THE RECORDS:

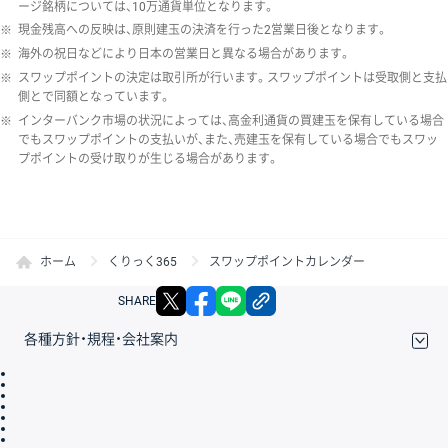
ージ銘柄については、10万通貨単位となります。
※
現金残高への反映は、原則建玉の決済を行った2営業日後となります。
※
海外の祝日などにより日本の営業日と異なる場合があります。
※
スワップポイントの決定は取引所が行います。スワップポイントは受取側と支払
側とで同額となっています。
※
インターバンク市場の状況によっては、高金利通貨の買建玉を保有している場合
でもスワップポイントの支払いが、また、売建玉を保有している場合でもスワッ
プポイントの受け取りが生じる場合があります。
ホーム
くりっく365
スワップポイントカレンダー
X
facebook
LINE
リンクをコピー
SHARE
各種方針・規程・会社案内
取引規程・約款
サイトマップ
その他のご案内
個人情報保護方針
最良執行方針
サイトのご利用について
ディスクレイマー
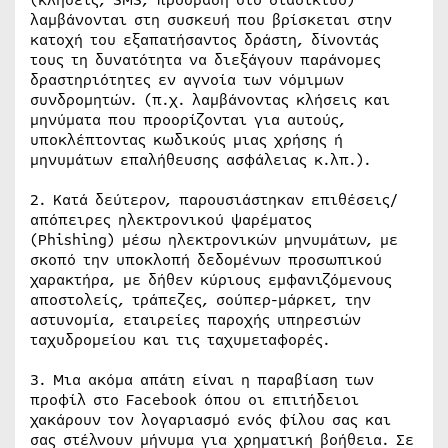
(κλήσεις, SMS, πρόσβαση στο διαδίκτυο)
λαμβάνονται στη συσκευή που βρίσκεται στην
κατοχή του εξαπατήσαντος δράστη, δίνοντάς
τους τη δυνατότητα να διεξάγουν παράνομες
δραστηριότητες εν αγνοία των νόμιμων
συνδρομητών. (π.χ. λαμβάνοντας κλήσεις και
μηνύματα που προορίζονται για αυτούς,
υποκλέπτοντας κωδικούς μιας χρήσης ή
μηνυμάτων επαλήθευσης ασφάλειας κ.λπ.).
2. Κατά δεύτερον, παρουσιάστηκαν επιθέσεις/
απόπειρες ηλεκτρονικού ψαρέματος
(Phishing) μέσω ηλεκτρονικών μηνυμάτων, με
σκοπό την υποκλοπή δεδομένων προσωπικού
χαρακτήρα, με δήθεν κύριους εμφανιζόμενους
αποστολείς, τράπεζες, σούπερ-μάρκετ, την
αστυνομία, εταιρείες παροχής υπηρεσιών
ταχυδρομείου και τις ταχυμεταφορές.
3. Μια ακόμα απάτη είναι η παραβίαση των
προφίλ στο Facebook όπου οι επιτήδειοι
χακάρουν τον λογαριασμό ενός φίλου σας και
σας στέλνουν μήνυμα για χρηματική βοήθεια. Σε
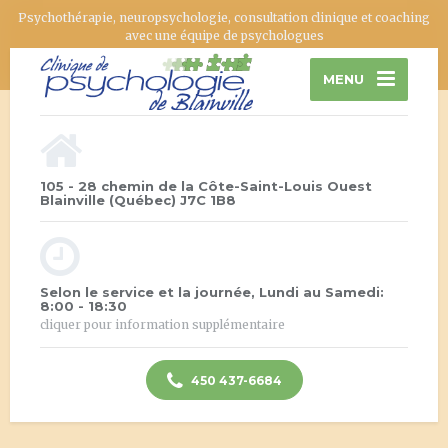
Psychothérapie, neuropsychologie, consultation clinique et coaching
avec une équipe de psychologues
MENU
105 - 28 chemin de la Côte-Saint-Louis Ouest
Blainville (Québec) J7C 1B8
Selon le service et la journée, Lundi au Samedi:
8:00 - 18:30
cliquer pour information supplémentaire
450 437-6684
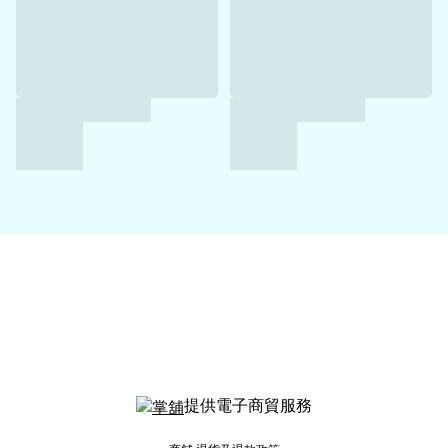
提供電子商貿服務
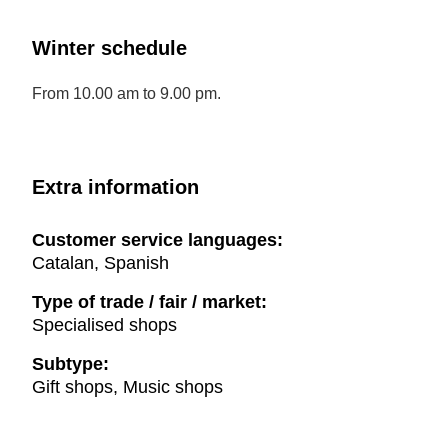
Winter schedule
From 10.00 am to 9.00 pm.
Extra information
Customer service languages:
Catalan, Spanish
Type of trade / fair / market:
Specialised shops
Subtype:
Gift shops, Music shops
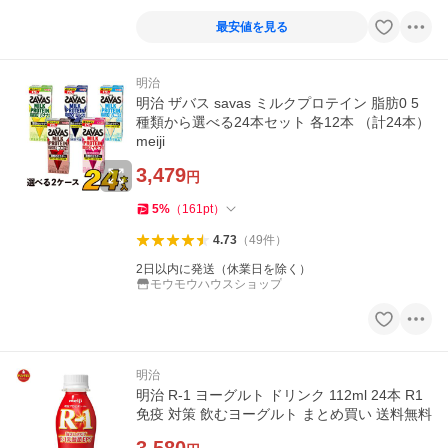
最安値を見る
明治
明治 ザバス savas ミルクプロテイン 脂肪0 5
種類から選べる24本セット 各12本 （計24本）
meiji
3,479
円
5
%
（
161
pt
）
4.73
（
49
件
）
2日以内に発送（休業日を除く）
モウモウハウスショップ
明治
明治 R-1 ヨーグルト ドリンク 112ml 24本 R1
免疫 対策 飲むヨーグルト まとめ買い 送料無料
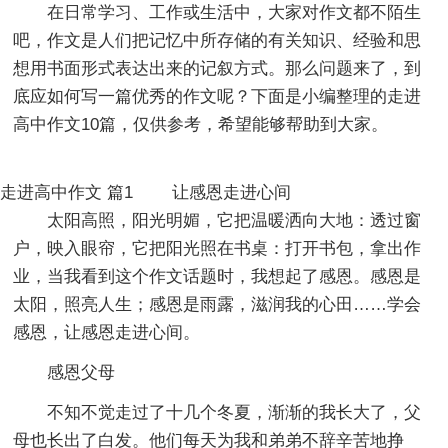
在日常学习、工作或生活中，大家对作文都不陌生
吧，作文是人们把记忆中所存储的有关知识、经验和思
想用书面形式表达出来的记叙方式。那么问题来了，到
底应如何写一篇优秀的作文呢？下面是小编整理的走进
高中作文10篇，仅供参考，希望能够帮助到大家。
走进高中作文 篇1 让感恩走进心间
太阳高照，阳光明媚，它把温暖洒向大地：透过窗
户，映入眼帘，它把阳光照在书桌：打开书包，拿出作
业，当我看到这个作文话题时，我想起了感恩。感恩是
太阳，照亮人生；感恩是雨露，滋润我的心田……学会
感恩，让感恩走进心间。
感恩父母
不知不觉走过了十几个冬夏，渐渐的我长大了，父
母也长出了白发。他们每天为我和弟弟不辞辛苦地挣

YOUR OBJECTIVE: The expected answer is a copy of each line above containing "μηνυμάτων".

OUTPUT FOR THIS EXERCISE:
μηνυμάτων επαλήθευσης ασφάλειας κ.λπ.).
(Phishing) μέσω ηλεκτρονικών μηνυμάτων, με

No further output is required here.